Sin embargo, el Supremo considera en esta ocasión que esa motivación no resulta suficiente para impedir la revisión del caso. El auto señala que el hecho de que un tribunal de instancia haya resuelto asuntos similares siguiendo su propio criterio no basta para descartar el interés casacional, que debe apoyarse en una jurisprudencia consolidada del propio Supremo.
La resolución añade además que la doctrina existente, en este caso basada en pronunciamientos de hace más de dos décadas, no impide que el recurso pueda servir para «matizar, completar o incluso modificar» la jurisprudencia vigente si las circunstancias jurídicas o sociales lo aconsejan.

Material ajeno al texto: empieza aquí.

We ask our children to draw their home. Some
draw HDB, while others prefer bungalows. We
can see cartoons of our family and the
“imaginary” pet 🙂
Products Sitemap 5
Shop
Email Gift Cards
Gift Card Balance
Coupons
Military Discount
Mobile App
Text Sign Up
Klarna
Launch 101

La estimación del recurso de queja no implica todavía que el Supremo entre en el fondo del litigio, pero sí obliga al tribunal andaluz a tramitar la preparación del recurso de casación para que la Sala de lo Contencioso-Administrativo decida posteriormente sobre su admisión y, en su caso, sobre la revisión de la doctrina aplicable a este tipo de devoluciones previstas en la Ley Orgánica 4/2000 sobre derechos y libertades de los extranjeros en España.

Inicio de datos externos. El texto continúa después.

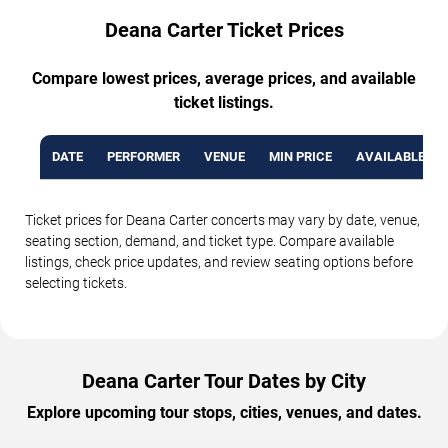
Deana Carter Ticket Prices
Compare lowest prices, average prices, and available
ticket listings.
DATE
PERFORMER
VENUE
MIN PRICE
AVAILABLE TI
Ticket prices for Deana Carter concerts may vary by date, venue,
seating section, demand, and ticket type. Compare available
listings, check price updates, and review seating options before
selecting tickets.
Deana Carter Tour Dates by City
Explore upcoming tour stops, cities, venues, and dates.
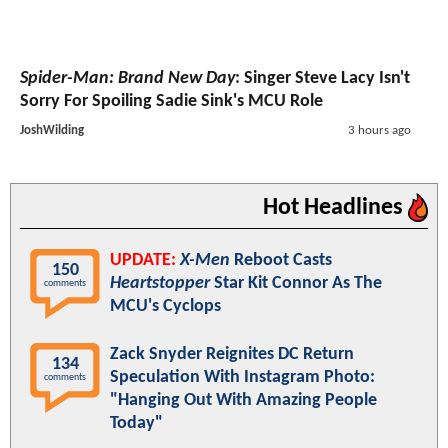
Spider-Man: Brand New Day
: Singer Steve Lacy Isn't
Sorry For Spoiling Sadie Sink's MCU Role
JoshWilding
3 hours ago
Hot Headlines
UPDATE:
X-Men
Reboot Casts
150
Heartstopper
Star Kit Connor As The
comments
MCU's Cyclops
Zack Snyder Reignites DC Return
134
Speculation With Instagram Photo:
comments
"Hanging Out With Amazing People
Today"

En definitiva, el Supremo abre la puerta a revisar su propia doctrina en casación señalando que «no corresponde al tribunal de instancia efectuar un juicio sobre la concurrencia o no de interés casacional objetivo para la formación de jurisprudencia, competencia que corresponde en exclusiva a esta Sala».
El Tribunal Supremo señala al Tribunal Superior de Justicia de Andalucía que no puede cerrar la puerta a la casación valorando si hay o no interés casacional, porque esa valoración solo la debe hacer el propio TS.
El Tribunal Superior de Justicia anteriormente se ha pronunciado en contra de las devoluciones en caliente. El TSJA limitó las llamadas devoluciones en caliente fuera de Ceuta y Melilla, declarando indebida la aplicación del «rechazo en frontera» a una familia siria que llegó el 3 de enero de 2022 a la Isla del Congreso, en Chafarinas, limitando esta figura a supuestos excepcionales en las vallas de Ceuta y Melilla. La resolución señalaba que en cualquier otro territorio la Administración debe aplicar el procedimiento ordinario de devolución, con sus garantías, más si cabe cuando los afectados manifiestan su voluntad de solicitar protección internacional. En este caso, la denuncia procedió del Servicio Jesuita a Migrantes, pero hay otras presentadas junto a otras ONG en el mismo sentido, por ejemplo en marzo de 2025 en relación a un hombre que entró a nado. Las organizaciones se quejan de que desde el año 2015 en que se introdujo la reforma del Gobierno se han documentado múltiples casos de devoluciones en caliente ejecutadas en el mar. El Supremo vuelve a tener la última palabra.